An appeal to the Grand Chamber of the Strasbourg-based European Court of Human Rights (ECHR) would take between 18 months and two years.
It added that seeking further assurances from Jordan "will do no more than initiate new domestic proceedings in this country in relation to the convictions based on unfair trials in Jordan of which the Home Office has been on notice for more than a decade".
But Tim Eicke QC, for the Home Secretary, said Qatada "should remain detained".
Failing that, the Home Secretary "seeks the strictest possible conditions", he added.
Qatada was "someone who poses an unusually significant risk to the UK" and "the mere passage of time certainly hasn't rendered it (his continued detention) unlawful", Mr Eicke said.
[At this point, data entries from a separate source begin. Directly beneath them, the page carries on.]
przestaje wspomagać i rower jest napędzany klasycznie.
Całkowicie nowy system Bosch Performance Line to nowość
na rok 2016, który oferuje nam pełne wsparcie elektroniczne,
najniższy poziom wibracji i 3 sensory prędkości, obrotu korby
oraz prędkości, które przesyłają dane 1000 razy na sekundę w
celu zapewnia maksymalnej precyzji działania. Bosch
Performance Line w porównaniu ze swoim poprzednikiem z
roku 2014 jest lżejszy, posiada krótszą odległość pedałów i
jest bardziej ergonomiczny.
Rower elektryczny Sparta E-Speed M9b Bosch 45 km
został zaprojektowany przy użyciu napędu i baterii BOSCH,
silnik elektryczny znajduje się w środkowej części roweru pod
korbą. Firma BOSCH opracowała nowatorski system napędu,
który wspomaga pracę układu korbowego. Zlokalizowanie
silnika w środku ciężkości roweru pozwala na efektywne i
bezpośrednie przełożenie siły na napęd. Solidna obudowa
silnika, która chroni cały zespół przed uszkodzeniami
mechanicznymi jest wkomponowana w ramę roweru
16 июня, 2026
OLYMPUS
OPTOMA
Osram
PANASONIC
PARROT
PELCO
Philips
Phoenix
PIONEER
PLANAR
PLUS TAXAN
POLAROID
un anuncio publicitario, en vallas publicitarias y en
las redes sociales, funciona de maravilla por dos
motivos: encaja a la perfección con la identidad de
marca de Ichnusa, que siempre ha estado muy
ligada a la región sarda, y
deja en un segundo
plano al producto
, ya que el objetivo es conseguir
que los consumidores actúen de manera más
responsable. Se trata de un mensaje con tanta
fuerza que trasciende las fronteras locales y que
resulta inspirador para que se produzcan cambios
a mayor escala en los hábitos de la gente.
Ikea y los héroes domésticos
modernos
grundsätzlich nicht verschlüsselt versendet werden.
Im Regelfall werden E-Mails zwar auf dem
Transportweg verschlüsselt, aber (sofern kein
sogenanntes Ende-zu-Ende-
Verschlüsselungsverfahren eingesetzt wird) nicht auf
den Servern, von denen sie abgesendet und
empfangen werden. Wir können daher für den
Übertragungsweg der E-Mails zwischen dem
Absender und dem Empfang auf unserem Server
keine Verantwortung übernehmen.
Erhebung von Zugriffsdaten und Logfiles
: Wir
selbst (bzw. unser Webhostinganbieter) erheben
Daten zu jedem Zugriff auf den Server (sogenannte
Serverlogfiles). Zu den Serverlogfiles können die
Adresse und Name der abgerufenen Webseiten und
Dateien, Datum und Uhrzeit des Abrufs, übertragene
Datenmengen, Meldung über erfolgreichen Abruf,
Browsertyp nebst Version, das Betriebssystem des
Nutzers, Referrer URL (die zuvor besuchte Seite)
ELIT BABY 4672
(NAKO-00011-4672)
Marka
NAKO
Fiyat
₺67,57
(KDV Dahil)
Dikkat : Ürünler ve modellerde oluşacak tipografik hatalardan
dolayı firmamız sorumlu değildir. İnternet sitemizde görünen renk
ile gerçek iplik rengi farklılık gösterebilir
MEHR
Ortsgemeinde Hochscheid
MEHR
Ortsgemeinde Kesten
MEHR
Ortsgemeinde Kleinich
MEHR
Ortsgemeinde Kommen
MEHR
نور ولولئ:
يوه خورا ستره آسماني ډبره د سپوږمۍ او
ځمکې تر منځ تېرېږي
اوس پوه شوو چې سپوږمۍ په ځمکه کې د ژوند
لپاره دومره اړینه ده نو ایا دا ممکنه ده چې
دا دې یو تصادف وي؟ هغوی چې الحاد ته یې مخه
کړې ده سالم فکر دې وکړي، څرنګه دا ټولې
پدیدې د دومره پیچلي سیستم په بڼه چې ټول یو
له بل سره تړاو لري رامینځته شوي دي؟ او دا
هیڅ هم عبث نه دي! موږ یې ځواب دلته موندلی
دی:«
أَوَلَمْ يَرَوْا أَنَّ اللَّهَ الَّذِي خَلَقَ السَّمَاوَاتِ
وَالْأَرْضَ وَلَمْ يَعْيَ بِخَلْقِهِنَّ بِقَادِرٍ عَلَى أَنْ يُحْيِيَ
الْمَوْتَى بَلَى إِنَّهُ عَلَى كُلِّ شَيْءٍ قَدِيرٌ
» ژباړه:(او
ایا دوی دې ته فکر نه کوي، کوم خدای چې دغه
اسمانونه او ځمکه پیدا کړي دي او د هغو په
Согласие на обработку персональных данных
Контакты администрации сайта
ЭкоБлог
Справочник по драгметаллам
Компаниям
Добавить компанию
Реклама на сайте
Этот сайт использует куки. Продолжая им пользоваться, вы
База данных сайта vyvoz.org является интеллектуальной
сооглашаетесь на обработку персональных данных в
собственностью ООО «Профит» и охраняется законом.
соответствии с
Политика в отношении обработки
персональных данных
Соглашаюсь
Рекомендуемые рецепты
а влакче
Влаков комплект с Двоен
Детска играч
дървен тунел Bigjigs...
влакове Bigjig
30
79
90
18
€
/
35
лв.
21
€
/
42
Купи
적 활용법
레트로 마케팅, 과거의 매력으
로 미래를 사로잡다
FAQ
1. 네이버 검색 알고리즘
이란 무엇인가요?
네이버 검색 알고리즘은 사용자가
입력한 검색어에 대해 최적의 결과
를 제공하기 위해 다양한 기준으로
He added that Mrs May did not accept that Qatada's detention was unlawful, that the length of detention "has to be weighed against the risks" and "he poses a particularly serious risk to the UK".
"The Secretary of State has also taken all steps to diligently try to achieve removal and deportation as soon as possible," Mr Eicke said.
He added that there was "no indication here from the appellant that he has changed his views or his attitude to the UK and the threat he poses to it".
Qatada "should remain detained", he said, but if bailed, the Home Secretary "seeks the strictest possible conditions".
Qatada had also shown a "willingness to ignore the rules", he said, even while behind bars as a category A prisoner.
"The risk he posed in May 2007 and 2008 is the risk he poses today," Mr Eicke said.
He added that the risk Qatada may try to abscond "might well have increased" now he knows British diplomats are seeking assurances from Jordan to overcome the one obstacle which stops him from being deported.
The judge, Mr Justice Mitting, added that in 2008 Qatada "expressed very forcefully his views direct to me" and he "has shown no inclination of any change in attitude".
The bail hearing was ordered after Qatada won an appeal to the human rights court last month.
The judges ruled that sending Qatada back to face terror charges without assurances that evidence gained through torture would not be used against him would deny him his right to a fair trial and be a "flagrant denial of justice".
The ruling was the first time that the Strasbourg-based court has found an extradition would be in violation of Article 6 of the European Convention on Human Rights, the right to a fair trial, which is enshrined in UK law under the Human Rights Act.
The Henry Jackson Society think-tank said the ruling "undermines national security" while former home secretary David Blunkett warned Qatada was "extraordinarily dangerous and we don't want him on our streets".
Qatada, also known as Omar Othman, 51, featured in hate sermons found on videos in the flat of one of the September 11 bombers.
Since 2001, when fears of the domestic terror threat rose in the aftermath of the attacks, he has challenged, and ultimately thwarted, every attempt by the Government to detain and deport him.
Law Lords ruled almost three years ago that he could be sent back to Jordan and Lord Phillips, now president of the Supreme Court - the highest court in the land - said torture in another country does not require the UK "to retain in this country, to the detriment of national security, a terrorist suspect".
But the human rights court went against that judgment, agreeing with the earlier 2008 decision of the Court of Appeal which said there were reasonable grounds for believing he would be denied a fair trial in Jordan.